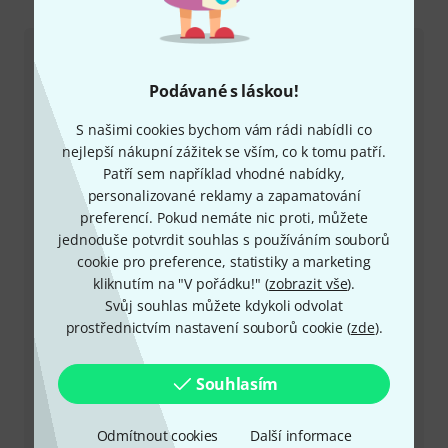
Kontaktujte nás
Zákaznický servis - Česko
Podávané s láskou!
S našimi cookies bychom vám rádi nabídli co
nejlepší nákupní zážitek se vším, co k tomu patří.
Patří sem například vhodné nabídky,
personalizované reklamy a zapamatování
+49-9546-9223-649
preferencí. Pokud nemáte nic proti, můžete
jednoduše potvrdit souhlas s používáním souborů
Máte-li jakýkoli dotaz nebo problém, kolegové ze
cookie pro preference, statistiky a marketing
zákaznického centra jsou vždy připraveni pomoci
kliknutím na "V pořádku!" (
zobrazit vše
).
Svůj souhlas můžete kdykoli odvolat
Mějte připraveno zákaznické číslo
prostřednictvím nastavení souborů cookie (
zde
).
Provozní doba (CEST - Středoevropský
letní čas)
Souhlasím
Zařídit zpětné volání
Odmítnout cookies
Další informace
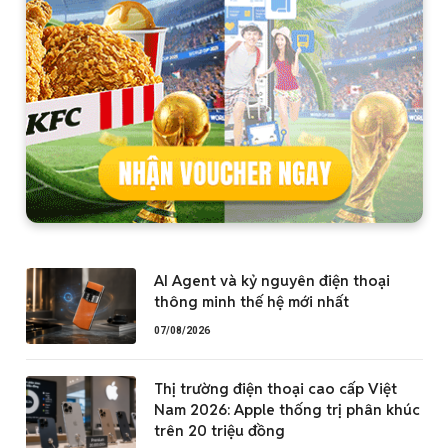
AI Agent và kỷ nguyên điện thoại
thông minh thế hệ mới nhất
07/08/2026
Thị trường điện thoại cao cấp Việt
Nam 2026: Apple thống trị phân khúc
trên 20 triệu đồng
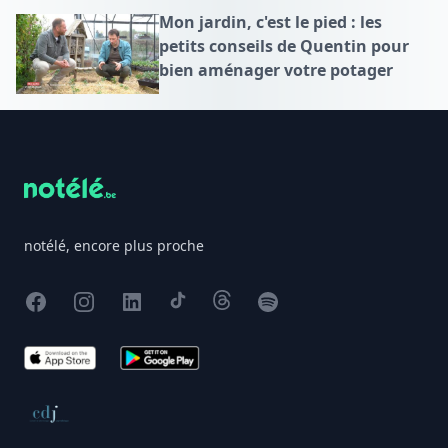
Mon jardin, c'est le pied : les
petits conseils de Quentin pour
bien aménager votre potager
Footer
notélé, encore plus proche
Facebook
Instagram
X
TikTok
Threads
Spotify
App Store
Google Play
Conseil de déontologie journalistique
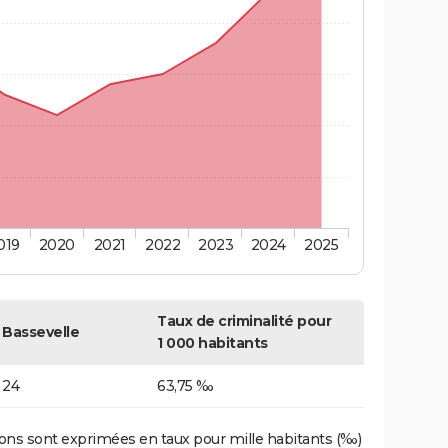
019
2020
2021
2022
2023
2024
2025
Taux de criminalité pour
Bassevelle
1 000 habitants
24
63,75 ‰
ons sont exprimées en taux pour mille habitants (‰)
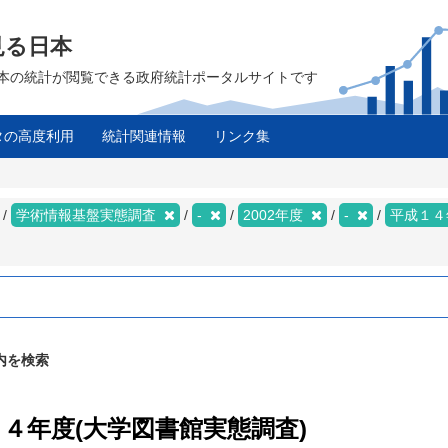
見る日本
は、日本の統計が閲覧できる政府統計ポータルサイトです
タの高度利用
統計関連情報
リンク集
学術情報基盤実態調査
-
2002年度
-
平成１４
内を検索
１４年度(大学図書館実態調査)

= = =

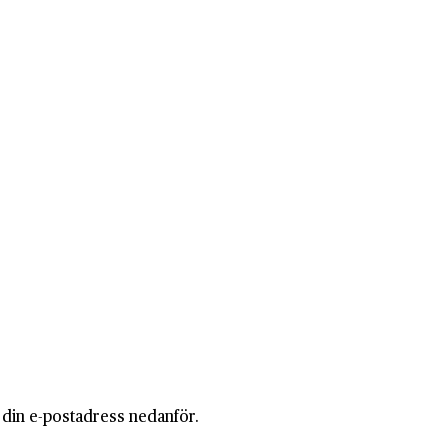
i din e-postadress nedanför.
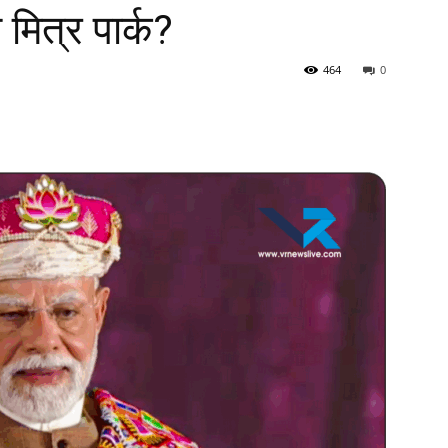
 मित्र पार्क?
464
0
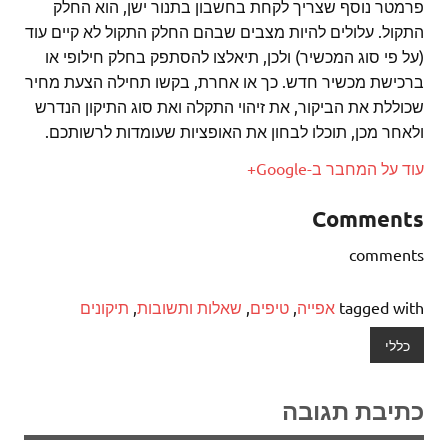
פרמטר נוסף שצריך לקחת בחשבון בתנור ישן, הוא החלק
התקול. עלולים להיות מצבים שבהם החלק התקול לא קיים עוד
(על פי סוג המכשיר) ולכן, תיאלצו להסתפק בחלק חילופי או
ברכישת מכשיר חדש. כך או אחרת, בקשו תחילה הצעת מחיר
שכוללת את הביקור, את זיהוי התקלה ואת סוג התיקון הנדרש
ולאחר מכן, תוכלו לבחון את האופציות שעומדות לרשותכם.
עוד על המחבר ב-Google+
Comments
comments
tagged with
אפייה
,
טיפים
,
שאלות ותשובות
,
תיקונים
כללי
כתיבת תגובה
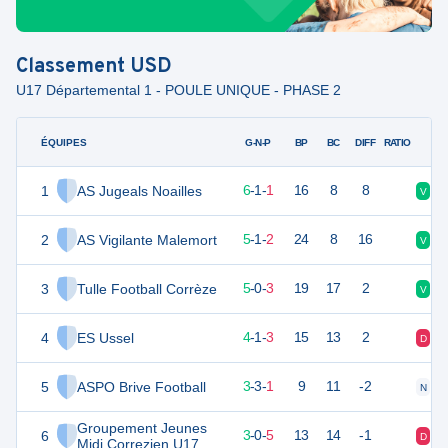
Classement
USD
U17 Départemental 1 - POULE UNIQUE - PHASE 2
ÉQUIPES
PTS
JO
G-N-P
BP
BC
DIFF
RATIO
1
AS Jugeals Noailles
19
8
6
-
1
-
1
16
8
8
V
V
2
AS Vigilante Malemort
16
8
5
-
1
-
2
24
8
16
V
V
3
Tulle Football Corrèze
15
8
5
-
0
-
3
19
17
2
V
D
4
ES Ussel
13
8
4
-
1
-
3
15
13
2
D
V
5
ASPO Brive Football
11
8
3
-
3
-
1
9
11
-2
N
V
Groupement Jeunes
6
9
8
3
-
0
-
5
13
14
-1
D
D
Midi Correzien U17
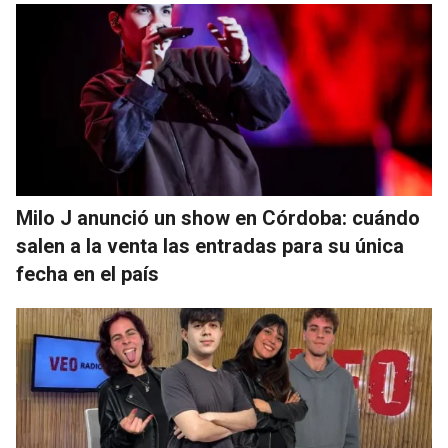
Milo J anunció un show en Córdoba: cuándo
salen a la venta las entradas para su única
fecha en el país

= = =

Extract the part of the records that opens with the line containing "Kontaktujte nás" and closes with the line containing "Mon jardin, c'est le pied : les". Take only those lines, exactly, and no pictures.

→ **RESPONSE AREA**:
Kontaktujte nás
Zákaznický servis - Česko
Podávané s láskou!
S našimi cookies bychom vám rádi nabídli co
nejlepší nákupní zážitek se vším, co k tomu patří.
Patří sem například vhodné nabídky,
personalizované reklamy a zapamatování
+49-9546-9223-649
preferencí. Pokud nemáte nic proti, můžete
jednoduše potvrdit souhlas s používáním souborů
Máte-li jakýkoli dotaz nebo problém, kolegové ze
cookie pro preference, statistiky a marketing
zákaznického centra jsou vždy připraveni pomoci
kliknutím na "V pořádku!" (
zobrazit vše
).
Svůj souhlas můžete kdykoli odvolat
Mějte připraveno zákaznické číslo
prostřednictvím nastavení souborů cookie (
zde
).
Provozní doba (CEST - Středoevropský
letní čas)
Souhlasím
Zařídit zpětné volání
Odmítnout cookies
Další informace
AI Agent và kỷ nguyên điện thoại
thông minh thế hệ mới nhất
07/08/2026
Thị trường điện thoại cao cấp Việt
Nam 2026: Apple thống trị phân khúc
trên 20 triệu đồng
Mon jardin, c'est le pied : les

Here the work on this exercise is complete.